Regression testing is performed when changes are made to the existing functionality of the software or if there is a bug fix in the software. It is the mechanism by which software is validated to ensure existing product features are still in working order after code changes are applied. As the function of a software application grows with each succeeding release, so do the regression testing needs. Managing these while keeping to shortened delivery timelines can be difficult.
One option is Automated Intelligent Regression Testing (AIRT), which intelligently runs automated regression tests relevant to the changes in code. It reduces the overall regression test cycle by identifying and executing only the set of cases that must be executed to satisfy the test scope, optimally managing risk related to meeting the demands of delivering quality software and the pressures of meeting time-to-market expectations.
While the value of regression testing is widely acknowledged within technology departments, it is often viewed by the rest of the business as costly and time-consuming. Executives want to see the product move forward, and making a considerable time investment in regression testing to ensure existing functionality is working, can be a hard sell.
To address this challenge, more and more companies are adopting regression test automation tools, using software to control the execution of test scripts and comparing the actual outcomes to expected outcomes. This reduces the overall regression test cycle and allows for repeatable, labourious tests to be offloaded from the manual test execution function.
These can be carried out in full, executing the entire regression suite for each release, or partially, blindly selecting and executing a sub-set of the regression suite.

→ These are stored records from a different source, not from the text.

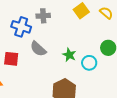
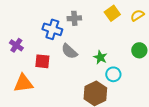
yellow semicircle: (106, 13) -> (137, 15), turned -72
cyan circle: (89, 63) -> (113, 74), moved

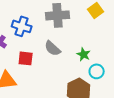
gray cross: (74, 18) -> (58, 15), size x1.6
blue cross: (52, 29) -> (22, 26), moved

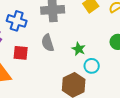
gray semicircle: (53, 48) -> (48, 43), turned 30

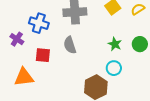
green star: (79, 49) -> (115, 44), moved

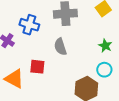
red square: (43, 55) -> (37, 67), moved
orange triangle: (24, 77) -> (14, 79), turned 35

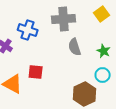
gray semicircle: (60, 47) -> (75, 47), moved

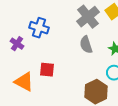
gray cross: (64, 19) -> (88, 17), moved, turned -35

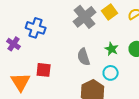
gray semicircle: (86, 45) -> (84, 57), moved
orange triangle: (24, 82) -> (21, 82), turned 30

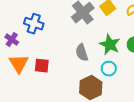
green star: (112, 49) -> (110, 45), size x1.5
orange triangle: (21, 82) -> (19, 64), moved

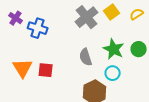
purple cross: (12, 40) -> (16, 18), moved

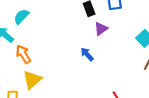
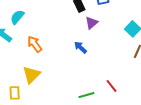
orange arrow: (23, 54) -> (35, 44), moved

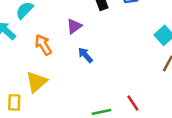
purple triangle: (92, 23) -> (74, 26), moved
blue arrow: (80, 47) -> (85, 55), moved

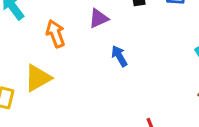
blue arrow: (85, 55) -> (119, 56), moved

Running a full set of automated regression scripts for each release is costly and often deemed wasteful because it results in testing code and functionality that are seemingly unaffected, and prolongs the testing cycles without showing any added value. However, partial regression cycles carry significant risk because the process of selecting the sub-set of scripts is blind, speculative, and open to interpretation. As a result, it can feel ad-hoc and chaotic. By contrast, the AIRT approach introduces the concept of intelligence into the automated cycle, selecting and executing specific regression scripts based on the code changes that were implemented. Both the value-add and time-to-market objectives are realised because only test cases that provide test coverage for the impacted features are executed, ensuring test coverage is not compromised. Non-impacted features are deemed out of scope, therefore eliminating wasted time and effort.
Another issue is knowing when to start the regression test cycle, whether it’s in parallel with functional testing, in between the first and final functional QA cycles, or only after the functional and system integration tests are signed off. Each option carries a risk. Conducting it in parallel with functional testing can potentially mean running a regression test on a moving target, in between functional testing cycles can also mean testing a moving target – though this could make more sense as it is presumed that the majority of the defects should have already been identified in early test cycles making the release more stable, whilst running the regression cycle after functional and system integration tests are complete runs a risk of defects being found late in the cycle and therefore increasing the time and cost of any fixes.
AIRT allows automated regression testing to be applied in iterations, delivering high-quality software in multiple successive drops whilst conforming to short delivery cycles. It also frees up the quality assurance team to focus on testing new functionality rather than running endless regression cycles.
AIRT is not purely about balancing the demands of delivering quality software and time-to-market constraints, it also contributes to the organisation’s cost reduction objectives by addressing one of the primary reasons for the increased overall cost of quality – the high costs of detecting and correcting defects late in the cycle.
AIRT is integrated with the development code so that each check-in by the developer is automatically verified, and any new defects are detected and fixed early, and within the development phase. AIRT acts as a gatekeeper that helps keep a tab on code quality, delivery timelines, and overall costs.
Organisations typically bound by traditional lengthy regression-test strategies can now apply Brickendon’s bespoke AIRT solution to address both the value-add and time-to-market considerations and reliably deliver small, safe and faster releases.